MAdLand presents at DOMPS Plant Science Seminar

23 Feb 2024

The MAdLand logo with the text “Molecular Adaptation to Land: plant evolution to change”

Deepti Varshney and Saskia Hiltemann from the University of Freiburg presented a talk entitled "MAdLand Resources & Tools" at the Plant Science Seminar organised by the Department of Molecular Plant Sciences (DOMPS), Institute of Biology, University of Freiburg on February 23, 2024.

Both are involved in the MAdLand (Molecular Adaptation to Land) project, a DFG-funded research consortium exploring the molecular mechanism behind the transition from water to land, from alga to land plant. MAdLand is committed to support and promote FAIRification of all research data generated within its projects, through the use of comprehensive research data management (RDM) strategies for the effective acquisition, processing, archival, and sharing of research data sets. This goal strongly aligns with DataPLANT aims, and therefore MAdLand heavily relies on DataPLANT resources and tools (e.g. ARCs) to achieve this goal, and is committed to a close collaboration with DataPLANT, in line with the previously signed Memorandum of Understanding between MAdLand and NFDI4Plants on joint collaboration in research data management in fundamental plant research.

As a further part of this collaboration, MAdLand is committed to making its collection of plant research tools and resources openly and freely available to the scientific community, with the support of de.NBI.

All work presented in the seminar presentation is part of this collaboration between MAdLand, DataPLANT (NFDI4Plants), de.NBI & Galaxy and covered the core set of resources useful for plant researchers: MAdLandDB (GenomeZoo), Galaxy, TAPscan v4, and DataPLANT ARCs.

Galaxy is a widely used open-source platform that enables user-friendly bioinformatics while adhering to the FAIR (findable, accessible, interoperable, reusable) science principles. The Galaxy Training Network (GTN) employs a collaborative, open, and FAIR approach to scientific training materials. With over 300 tutorials authored and reviewed by a global community, the GTN serves researchers, educators, and scientific tool developers, this is a valuable resource for any researcher looking to perform their own data analysis.

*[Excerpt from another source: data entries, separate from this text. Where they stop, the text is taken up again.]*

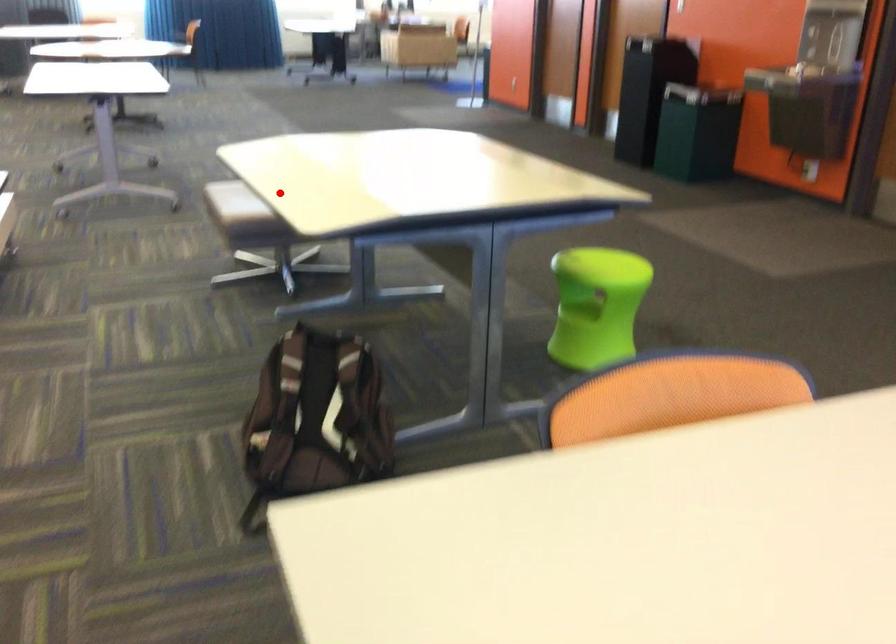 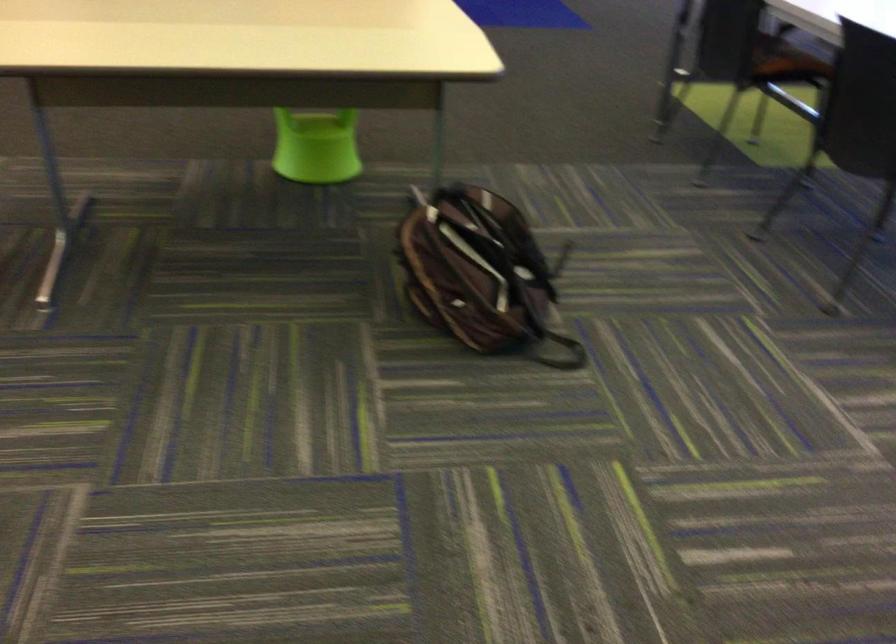 Locate, in the second image, the point that corresponds to the highlighted location in the first image.

(322, 67) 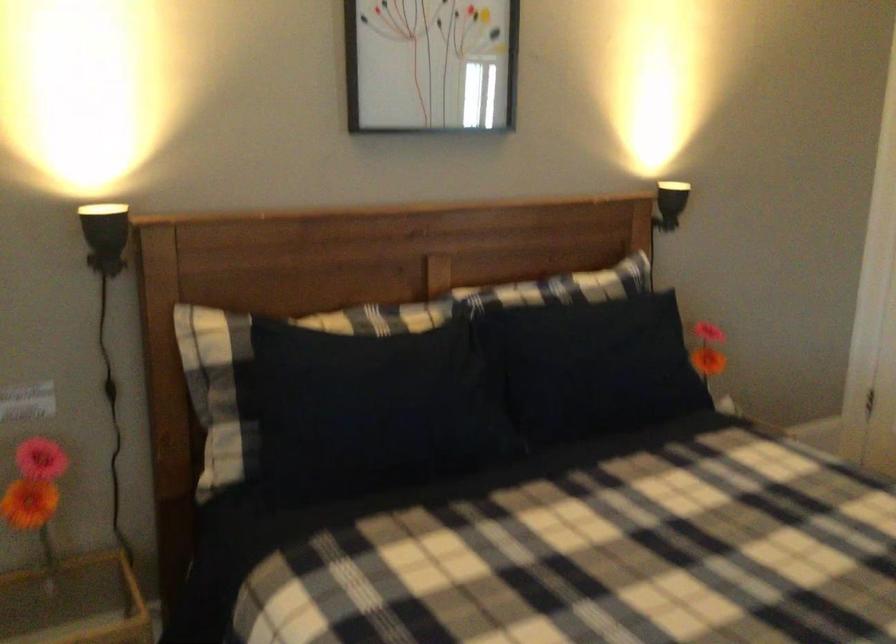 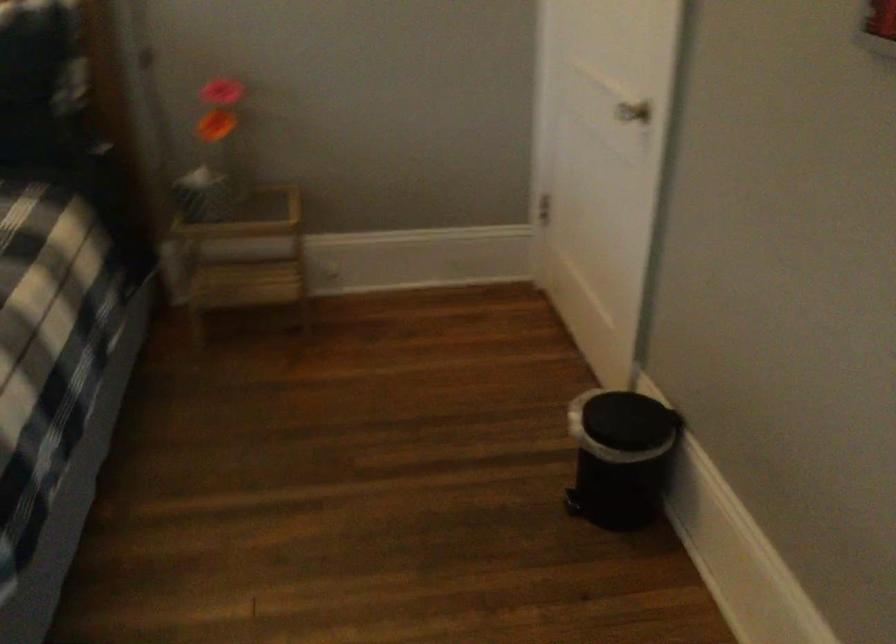 Question: In a continuous first-person perspective shot, in which direction is the camera moving?

Choices:
 (A) Left
 (B) Right
 (C) Forward
 (D) Backward

Answer: (B) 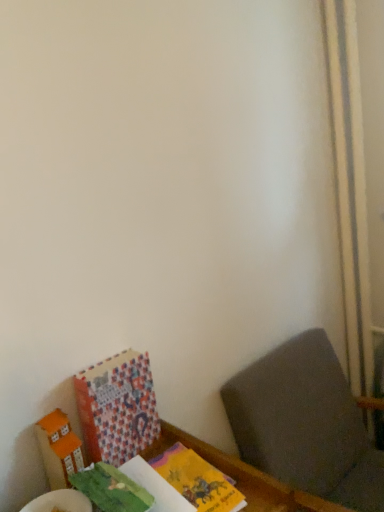 Question: Do you think dark gray fabric at lower right is within wooden table at lower left, or outside of it?

Choices:
 (A) inside
 (B) outside

Answer: (B)

Question: In the image, is dark gray fabric at lower right positioned in front of or behind wooden table at lower left?

Choices:
 (A) front
 (B) behind

Answer: (B)

Question: Which object is the closest to the wooden table at lower left?

Choices:
 (A) dark gray fabric at lower right
 (B) patterned paper book at lower left
 (C) orange matte cardboard box at lower left

Answer: (B)

Question: Based on their relative distances, which object is nearer to the wooden table at lower left?

Choices:
 (A) dark gray fabric at lower right
 (B) patterned paper book at lower left
 (C) orange matte cardboard box at lower left

Answer: (B) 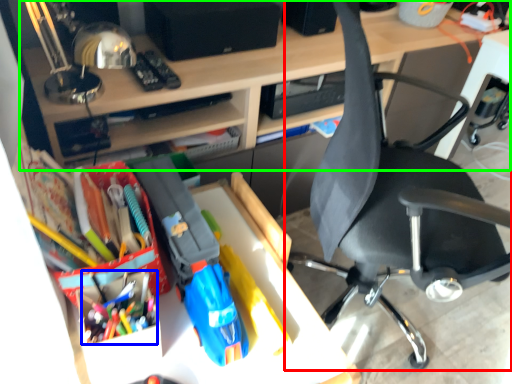 Question: Which object is the farthest from chair (highlighted by a red box)? Choose among these: stationery (highlighted by a blue box) or desk (highlighted by a green box).

Choices:
 (A) stationery
 (B) desk

Answer: (A)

MAdLandDB, also known as the Genome Zoo, offers a comprehensive protein sequence database accessible via Galaxy. The database includes protein sequences of various lineages, including, e.g., fungi, animals, phylo-diverse algae, bacteria, and archaea, with the focus on non-seed plants and streptophyte algae. It provides reliable protein sequences for comparative sequence analyses.

TAPscan v4 (currently in beta) is an advanced tool for genome-wide annotation of plant transcription-associated proteins (TAPs). TAPs (TFs and TRs) are key to understanding the development and evolution of plant form and function. Access to reliable, up-to-date classifications of TAPs enables comparative analyses that expand our knowledge of plant transcriptional regulation.

ARCs (Annotated Research Contexts) represent an important part of a plant researcher's RDM (research data management) strategy. ARCs are developed by DataPLANT (NFDI4Plants) and are an RO-crate implementation optimised for plant research data. DataPLANT has developed useful tooling around ARCs, that will aid plant researchers in their creation and publication. The MAdLand project is committed to creating ARCs for each of its funded projects. Several MAdLand ARCs have already been published, and more are set to be released in the coming months.

Picture of Saskia Hiltemann presenting the MAdLand tools and resources at the DOMPS plant science seminar. Several attendees can be seen in the foreground, the current slide behind her is entitled “Why ARCs?” and shows a visual representation of the data management lifecycle of research projects.

Acknowledgements: The speakers would like to thank the organisers of DOMPS for providing the opportunity to present a talk at the seminar. The speakers would also like to thank the MAdLand/Rensing lab, Galaxy, DataPLANT and de.NBI.